Oldorando was now larger and more populous than anyone in the six families had seen it before. Like any living organism, it expanded in favourable weather, contracted in adverse.
But the story was no more than begun as far as those on the Avernus were concerned. They kept their records, they transmitted a constant stream of information back to Earth; present transmissions could be reckoned to arrive there in the year 7877. The intricacies of the Helliconian biosphere and its response to change throughout the Great Year could be understood only when at least two complete cycles had been studied.
The scholars could extrapolate. They could make intelligent guesses. But they could no more see the future than King JandolAnganol could see what was to befall that very afternoon.
Sayren Stund had not been in better humour since before his elder daughter died. Before the afternoon’s event, which was to humiliate JandolAnganol further, Stund ate a light meal of Dorzin gout and called a meeting of the inner circle of his council to impress on them how clever he had been.

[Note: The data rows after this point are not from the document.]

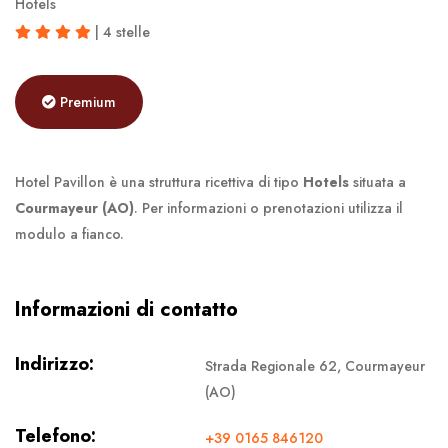
Hotels
| 4 stelle
Premium
Hotel Pavillon è una struttura ricettiva di tipo
Hotels
situata a
Courmayeur (AO)
. Per informazioni o prenotazioni utilizza il
modulo a fianco.
Informazioni di contatto
Indirizzo:
Strada Regionale 62, Courmayeur
(AO)
Telefono:
+39 0165 846120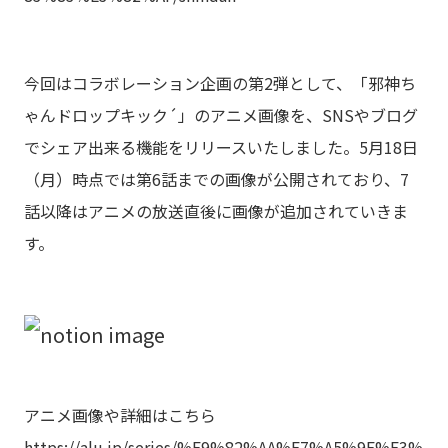
今回はコラボレーション企画の第2弾として、「邪神ち
ゃんドロップキック´」のアニメ画像を、SNSやブログ
でシェア出来る機能をリリースいたしました。5月18日
（月）時点では第6話までの画像が公開されており、7
話以降はアニメの放送直後に画像が追加されていきま
す。
アニメ画像や詳細はこちら
https://
alu.jp/series/%E9%82%AA%E7%A5%9E%E3%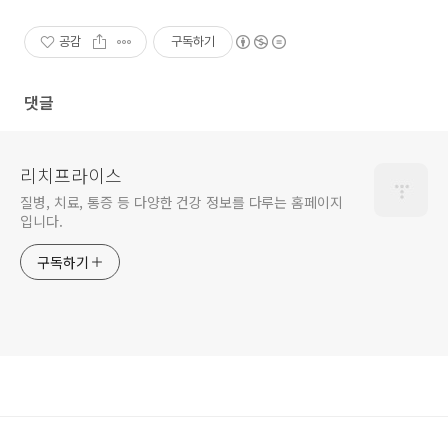
공감
구독하기
댓글
리치프라이스
질병, 치료, 통증 등 다양한 건강 정보를 다루는 홈페이지
입니다.
구독하기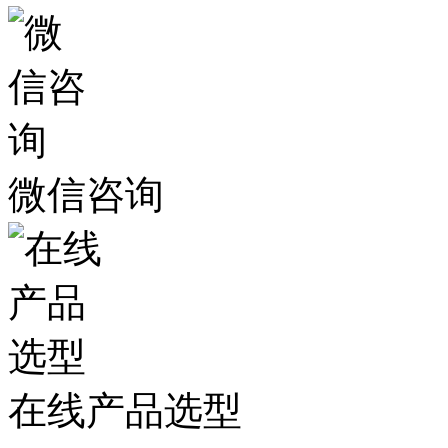
微信咨询
在线产品选型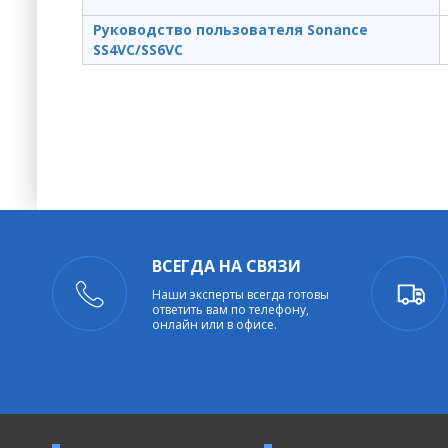
Руководство пользователя Sonance
SS4VC/SS6VC
ВСЕГДА НА СВЯЗИ
Наши эксперты всегда готовы
ответить вам по телефону,
онлайн или в офисе.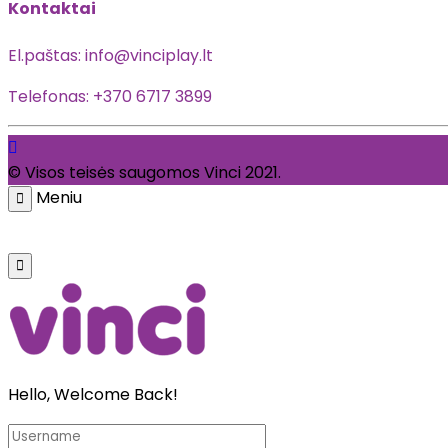
Kontaktai
El.paštas: info@vinciplay.lt
Telefonas: +370 6717 3899
© Visos teisės saugomos Vinci 2021.
Meniu
Pagrindinis
Parduotuvė
Galerija
Katal
Hello, Welcome Back!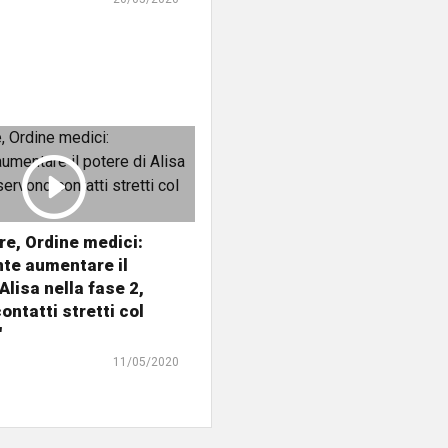
e, Ordine medici:
te aumentare il
Alisa nella fase 2,
ontatti stretti col
"
11/05/2020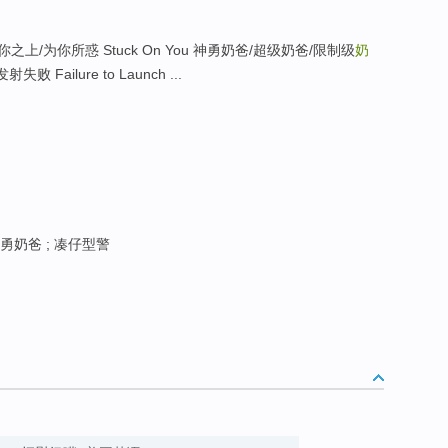
之上/为你所惑 Stuck On You 神勇奶爸/超级奶爸/限制级
奶
射失败 Failure to Launch ...
神勇奶爸 ; 凑仔型警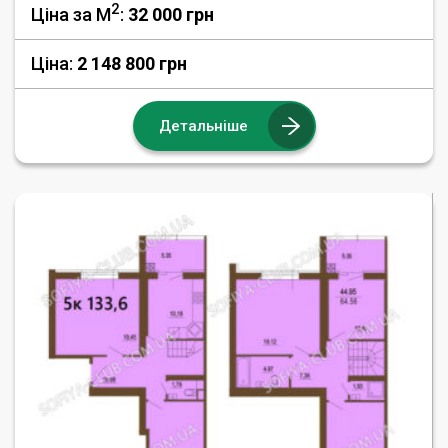
2
Ціна за М
:
32 000
грн
Ціна:
2 148 800 грн
Детальніше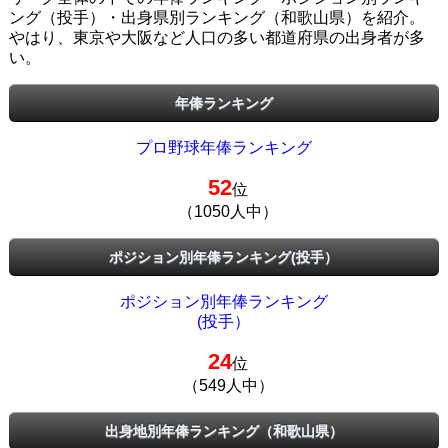
ング（投手）・出身県別ランキング（和歌山県）を紹介。
やはり、東京や大阪など人口の多い都道府県の出身者が多
い。
年俸ランキング
プロ野球年俸ランキング
52
位
（1050人中）
ポジション別年俸ランキング(投手）
ポジション別年俸ランキング
(投手）
24
位
（549人中）
出身地別年俸ランキング（和歌山県）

‘Of course it was never my intention to hang King JandolAnganol,’ he informed the councillors genially. ‘The threat of execution was simply to reduce him, as that Other of a son of his put it, to a mere man, naked and defenceless. He thinks he can do as he pleases. That is not so.’
When he had finished talking, his prime minister rose to make a speech of thanks to his majesty.
‘We particularly appreciate your majesty’s humiliation of a monarch who cultivates phagors and treats them — well, almost as if they were human. We in Oldorando can have no doubt, must have no doubt, that the ancipitals are animals, nothing more. They have all the stamp of animals. They talk. So do preets and parrots.
‘Unlike parrots, phagors are forever hostile to mankind. We know not where they come from. They seem to have been born in the late Cold Period. But we do know — and this is what King JandolAnganol does not know — that these formidable newcomers must be eradicated, first from among human society, then from the face of the earth.